From the first line to the last, retype the listing without any alteration.

● **Data to examine**:
+ + + + + + +

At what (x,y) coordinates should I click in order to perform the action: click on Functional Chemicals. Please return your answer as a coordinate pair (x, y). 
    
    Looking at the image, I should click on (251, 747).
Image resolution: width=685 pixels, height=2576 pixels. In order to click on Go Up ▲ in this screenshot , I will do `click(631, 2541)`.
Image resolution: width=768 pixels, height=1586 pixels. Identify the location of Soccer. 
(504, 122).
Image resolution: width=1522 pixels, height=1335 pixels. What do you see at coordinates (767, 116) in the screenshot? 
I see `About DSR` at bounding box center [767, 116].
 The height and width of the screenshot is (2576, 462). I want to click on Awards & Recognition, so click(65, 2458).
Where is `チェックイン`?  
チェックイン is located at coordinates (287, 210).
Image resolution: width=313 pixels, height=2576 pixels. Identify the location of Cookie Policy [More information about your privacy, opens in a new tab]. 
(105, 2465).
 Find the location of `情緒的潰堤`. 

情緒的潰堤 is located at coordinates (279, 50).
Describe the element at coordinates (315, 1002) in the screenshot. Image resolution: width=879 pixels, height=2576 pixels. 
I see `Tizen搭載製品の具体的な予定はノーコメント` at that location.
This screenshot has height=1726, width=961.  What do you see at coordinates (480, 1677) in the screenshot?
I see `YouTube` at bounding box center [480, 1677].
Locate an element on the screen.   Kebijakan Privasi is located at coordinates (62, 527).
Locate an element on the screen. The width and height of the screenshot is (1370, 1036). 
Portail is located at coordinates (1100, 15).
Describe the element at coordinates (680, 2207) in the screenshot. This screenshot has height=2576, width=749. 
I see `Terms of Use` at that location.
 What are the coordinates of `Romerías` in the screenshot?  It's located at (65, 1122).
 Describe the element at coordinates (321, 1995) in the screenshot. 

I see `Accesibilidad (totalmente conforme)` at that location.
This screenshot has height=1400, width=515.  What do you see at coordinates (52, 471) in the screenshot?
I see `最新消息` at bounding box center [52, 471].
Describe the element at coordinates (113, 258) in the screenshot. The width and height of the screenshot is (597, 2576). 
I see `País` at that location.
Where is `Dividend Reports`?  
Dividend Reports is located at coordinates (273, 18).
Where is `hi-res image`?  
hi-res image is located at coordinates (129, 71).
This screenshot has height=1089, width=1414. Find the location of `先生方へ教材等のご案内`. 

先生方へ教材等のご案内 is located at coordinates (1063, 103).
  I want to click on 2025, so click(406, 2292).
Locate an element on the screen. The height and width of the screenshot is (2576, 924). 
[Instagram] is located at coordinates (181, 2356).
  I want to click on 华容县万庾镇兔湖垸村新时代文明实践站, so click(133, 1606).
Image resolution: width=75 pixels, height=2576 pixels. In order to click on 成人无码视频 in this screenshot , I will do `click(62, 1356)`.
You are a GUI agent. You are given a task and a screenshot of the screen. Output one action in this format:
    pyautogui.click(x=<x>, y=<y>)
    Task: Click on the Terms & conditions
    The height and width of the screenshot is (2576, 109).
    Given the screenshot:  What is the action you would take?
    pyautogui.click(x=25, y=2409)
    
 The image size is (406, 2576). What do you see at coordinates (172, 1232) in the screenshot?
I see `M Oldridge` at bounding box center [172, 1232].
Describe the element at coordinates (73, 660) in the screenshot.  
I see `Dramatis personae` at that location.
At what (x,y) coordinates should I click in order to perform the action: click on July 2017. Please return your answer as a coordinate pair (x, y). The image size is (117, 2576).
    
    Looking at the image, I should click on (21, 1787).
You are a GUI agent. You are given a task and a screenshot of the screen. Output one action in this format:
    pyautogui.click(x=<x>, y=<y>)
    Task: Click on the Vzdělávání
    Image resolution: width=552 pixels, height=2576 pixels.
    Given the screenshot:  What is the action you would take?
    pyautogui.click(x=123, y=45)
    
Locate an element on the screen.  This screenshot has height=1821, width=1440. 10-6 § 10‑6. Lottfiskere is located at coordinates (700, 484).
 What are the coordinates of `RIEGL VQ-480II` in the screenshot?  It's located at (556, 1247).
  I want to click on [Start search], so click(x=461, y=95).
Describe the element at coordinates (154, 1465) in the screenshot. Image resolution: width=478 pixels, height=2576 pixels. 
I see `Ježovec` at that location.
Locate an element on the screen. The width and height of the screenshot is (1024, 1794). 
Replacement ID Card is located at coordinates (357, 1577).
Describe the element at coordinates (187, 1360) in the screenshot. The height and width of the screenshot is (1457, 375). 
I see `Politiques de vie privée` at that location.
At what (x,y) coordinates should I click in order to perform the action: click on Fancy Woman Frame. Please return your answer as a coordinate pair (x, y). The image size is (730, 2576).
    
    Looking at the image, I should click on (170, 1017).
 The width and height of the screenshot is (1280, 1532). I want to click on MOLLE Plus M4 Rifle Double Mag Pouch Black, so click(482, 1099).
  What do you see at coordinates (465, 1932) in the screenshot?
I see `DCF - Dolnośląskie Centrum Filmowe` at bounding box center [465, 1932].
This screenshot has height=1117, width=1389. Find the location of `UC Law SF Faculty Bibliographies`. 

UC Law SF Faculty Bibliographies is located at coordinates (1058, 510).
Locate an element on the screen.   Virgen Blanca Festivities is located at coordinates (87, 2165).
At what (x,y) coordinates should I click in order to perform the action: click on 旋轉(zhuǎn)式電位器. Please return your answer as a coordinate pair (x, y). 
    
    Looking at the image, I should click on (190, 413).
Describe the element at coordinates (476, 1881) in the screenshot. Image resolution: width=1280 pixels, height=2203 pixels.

+ + + + + + +

● **Exercise response**:
At what (x,y) coordinates should I click in order to perform the action: click on Functional Chemicals. Please return your answer as a coordinate pair (x, y). 
    
    Looking at the image, I should click on (251, 747).
Image resolution: width=685 pixels, height=2576 pixels. In order to click on Go Up ▲ in this screenshot , I will do `click(631, 2541)`.
Image resolution: width=768 pixels, height=1586 pixels. Identify the location of Soccer. 
(504, 122).
Image resolution: width=1522 pixels, height=1335 pixels. What do you see at coordinates (767, 116) in the screenshot? 
I see `About DSR` at bounding box center [767, 116].
 The height and width of the screenshot is (2576, 462). I want to click on Awards & Recognition, so click(65, 2458).
Where is `チェックイン`?  
チェックイン is located at coordinates (287, 210).
Image resolution: width=313 pixels, height=2576 pixels. Identify the location of Cookie Policy [More information about your privacy, opens in a new tab]. 
(105, 2465).
 Find the location of `情緒的潰堤`. 

情緒的潰堤 is located at coordinates (279, 50).
Describe the element at coordinates (315, 1002) in the screenshot. Image resolution: width=879 pixels, height=2576 pixels. 
I see `Tizen搭載製品の具体的な予定はノーコメント` at that location.
This screenshot has height=1726, width=961.  What do you see at coordinates (480, 1677) in the screenshot?
I see `YouTube` at bounding box center [480, 1677].
Locate an element on the screen.   Kebijakan Privasi is located at coordinates (62, 527).
Locate an element on the screen. The width and height of the screenshot is (1370, 1036). 
Portail is located at coordinates (1100, 15).
Describe the element at coordinates (680, 2207) in the screenshot. This screenshot has height=2576, width=749. 
I see `Terms of Use` at that location.
 What are the coordinates of `Romerías` in the screenshot?  It's located at (65, 1122).
 Describe the element at coordinates (321, 1995) in the screenshot. 

I see `Accesibilidad (totalmente conforme)` at that location.
This screenshot has height=1400, width=515.  What do you see at coordinates (52, 471) in the screenshot?
I see `最新消息` at bounding box center [52, 471].
Describe the element at coordinates (113, 258) in the screenshot. The width and height of the screenshot is (597, 2576). 
I see `País` at that location.
Where is `Dividend Reports`?  
Dividend Reports is located at coordinates (273, 18).
Where is `hi-res image`?  
hi-res image is located at coordinates (129, 71).
This screenshot has height=1089, width=1414. Find the location of `先生方へ教材等のご案内`. 

先生方へ教材等のご案内 is located at coordinates (1063, 103).
  I want to click on 2025, so click(406, 2292).
Locate an element on the screen. The height and width of the screenshot is (2576, 924). 
[Instagram] is located at coordinates (181, 2356).
  I want to click on 华容县万庾镇兔湖垸村新时代文明实践站, so click(133, 1606).
Image resolution: width=75 pixels, height=2576 pixels. In order to click on 成人无码视频 in this screenshot , I will do `click(62, 1356)`.
You are a GUI agent. You are given a task and a screenshot of the screen. Output one action in this format:
    pyautogui.click(x=<x>, y=<y>)
    Task: Click on the Terms & conditions
    The height and width of the screenshot is (2576, 109).
    Given the screenshot:  What is the action you would take?
    pyautogui.click(x=25, y=2409)
    
 The image size is (406, 2576). What do you see at coordinates (172, 1232) in the screenshot?
I see `M Oldridge` at bounding box center [172, 1232].
Describe the element at coordinates (73, 660) in the screenshot.  
I see `Dramatis personae` at that location.
At what (x,y) coordinates should I click in order to perform the action: click on July 2017. Please return your answer as a coordinate pair (x, y). The image size is (117, 2576).
    
    Looking at the image, I should click on (21, 1787).
You are a GUI agent. You are given a task and a screenshot of the screen. Output one action in this format:
    pyautogui.click(x=<x>, y=<y>)
    Task: Click on the Vzdělávání
    Image resolution: width=552 pixels, height=2576 pixels.
    Given the screenshot:  What is the action you would take?
    pyautogui.click(x=123, y=45)
    
Locate an element on the screen.  This screenshot has height=1821, width=1440. 10-6 § 10‑6. Lottfiskere is located at coordinates (700, 484).
 What are the coordinates of `RIEGL VQ-480II` in the screenshot?  It's located at (556, 1247).
  I want to click on [Start search], so click(x=461, y=95).
Describe the element at coordinates (154, 1465) in the screenshot. Image resolution: width=478 pixels, height=2576 pixels. 
I see `Ježovec` at that location.
Locate an element on the screen. The width and height of the screenshot is (1024, 1794). 
Replacement ID Card is located at coordinates (357, 1577).
Describe the element at coordinates (187, 1360) in the screenshot. The height and width of the screenshot is (1457, 375). 
I see `Politiques de vie privée` at that location.
At what (x,y) coordinates should I click in order to perform the action: click on Fancy Woman Frame. Please return your answer as a coordinate pair (x, y). The image size is (730, 2576).
    
    Looking at the image, I should click on (170, 1017).
 The width and height of the screenshot is (1280, 1532). I want to click on MOLLE Plus M4 Rifle Double Mag Pouch Black, so click(482, 1099).
  What do you see at coordinates (465, 1932) in the screenshot?
I see `DCF - Dolnośląskie Centrum Filmowe` at bounding box center [465, 1932].
This screenshot has height=1117, width=1389. Find the location of `UC Law SF Faculty Bibliographies`. 

UC Law SF Faculty Bibliographies is located at coordinates (1058, 510).
Locate an element on the screen.   Virgen Blanca Festivities is located at coordinates (87, 2165).
At what (x,y) coordinates should I click in order to perform the action: click on 旋轉(zhuǎn)式電位器. Please return your answer as a coordinate pair (x, y). 
    
    Looking at the image, I should click on (190, 413).
Describe the element at coordinates (476, 1881) in the screenshot. Image resolution: width=1280 pixels, height=2203 pixels.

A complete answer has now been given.